If everyone else jumped…
Leveraging crowd wisdom can be incredibly valuable for leaders in business. It offers a wide array of perspectives, can lead to more accurate measurements and predictions, and can validate hypotheses.
But crowdsourcing is not always useful and can in fact be harmful, particularly when building a brand. If you had to serve ice cream to please a crowd of 10,000 people, vanilla would do nicely. Otherwise, you’re much more likely to find success with your own unique flavor.
So how do you weigh decisions in branding? It takes a considerable amount of intuition, work, and the courage to take a leap of faith. Here are a few things to bear in mind though.
1.) Crowd wisdom is great when the situation involves math.
You’ve probably heard the expression, “measure twice, cut once.” This is sage advice when the work being done requires measurements, but as we’ve pointed out before, measuring the value of a brand isn’t science.
The wisdom in the adage above applies to a situation in which more input prior to execution will likely increase the efficiency of execution. Imagine you need to cut a piece of wood precisely, but you must rely on others to measure for you. You would benefit by asking more people to contribute in order to increase accuracy.
This works because quantitative measurements are involved. However, using crowd wisdom like in the scenario above could be quite hazardous to your brand. One of your goals in building a brand should be to create something unique, something that stands out in a crowd. As Margaret Mark and Carol S. Pearson put it so eloquently, brands provide meaning. Meaning is intangible. Too many voices and too many perspectives could cancel one another out, leaving you with a lifeless brand.

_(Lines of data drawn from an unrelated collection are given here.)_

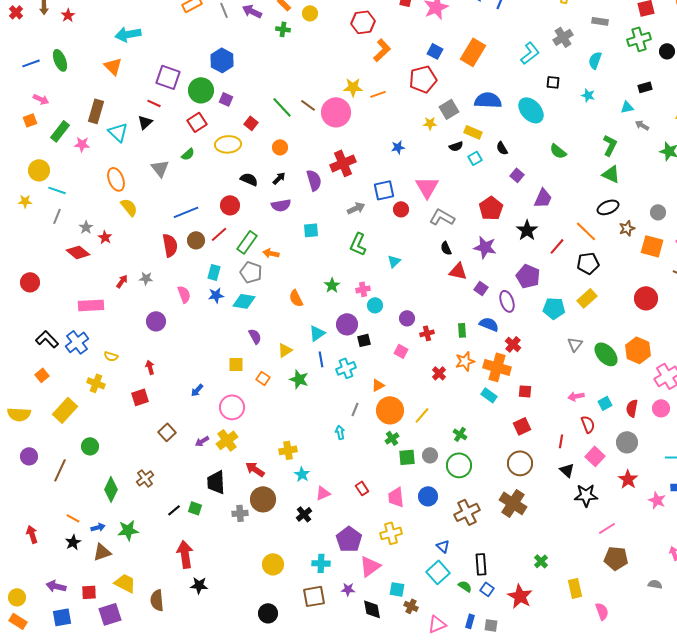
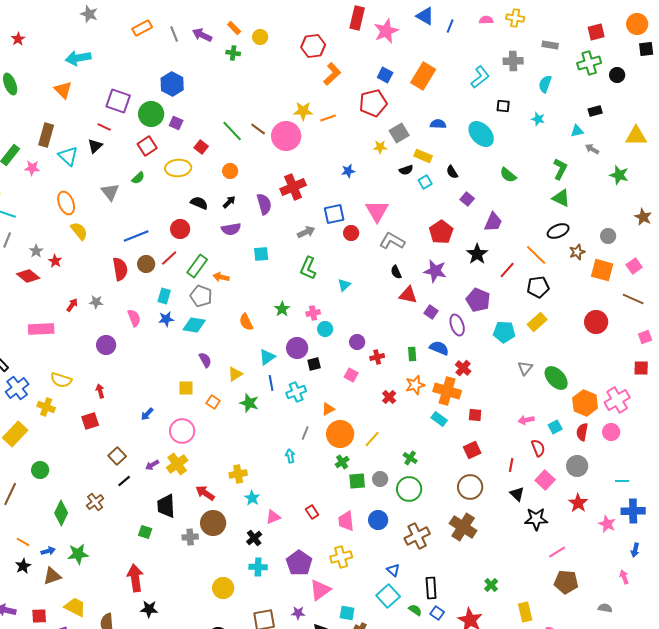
gray cross: (563, 37) -> (513, 61), turned 30
blue semicircle: (488, 100) -> (438, 124), size x0.6
blue cross: (77, 342) -> (17, 388), moved
orange hexagon: (638, 350) -> (585, 403), moved
yellow semicircle: (111, 356) -> (61, 380), size x1.5
black line: (174, 510) -> (124, 481), moved
cyan cross: (321, 563) -> (258, 567), moved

Too many opinions can lead to decision paralysis meaning time, money, and effort wasted.
2.) Consider the voices in the room.
When collaborating for rebranding, choose participants wisely. What experience do they have? What expertise? What insight? What skin do they have in the game? Let’s say that you had the opportunity to either ask a crowd of carpenters to guess the measurement of that piece of wood or a crowd of bankers. Which would you choose? We can’t stress enough the importance of being selective and strategic when seeking input.
But let’s complicate stuff! Professionals don’t always make for the best participants. Experience can also suffer from the curse of knowledge, producing biases that stifle creative thinking. You want fresh viewpoints that understand the best parts of your company and culture. Remain curious and connect with new perspectives as well.
Case in point; multiple editors passed over a certain children’s book titled Harry Potter and the Philosopher’s Stone. Finally, one editor, aware of the book’s multiple rejections from other editors, had the insight to let his child read it. Seeing her reaction, he felt the book might have a chance at success. Quite brilliantly, he gave more weight to his daughter’s opinion than the multiple professional opinions. This is a wonderful example of “know your audience.” Who was the book series written for? Clearly, not editors.
3.) Trust your intuition and decide what kind of brand you want to be.
Ultimately, you need to decide who gets a voice in your brand and then consider how much weight that voice should have. This can be difficult and intimidating, but relying on crowd wisdom to build your brand is going to lead to even more frustration and a shoddy product. A good brand takes a vision and the resolve to see that vision through.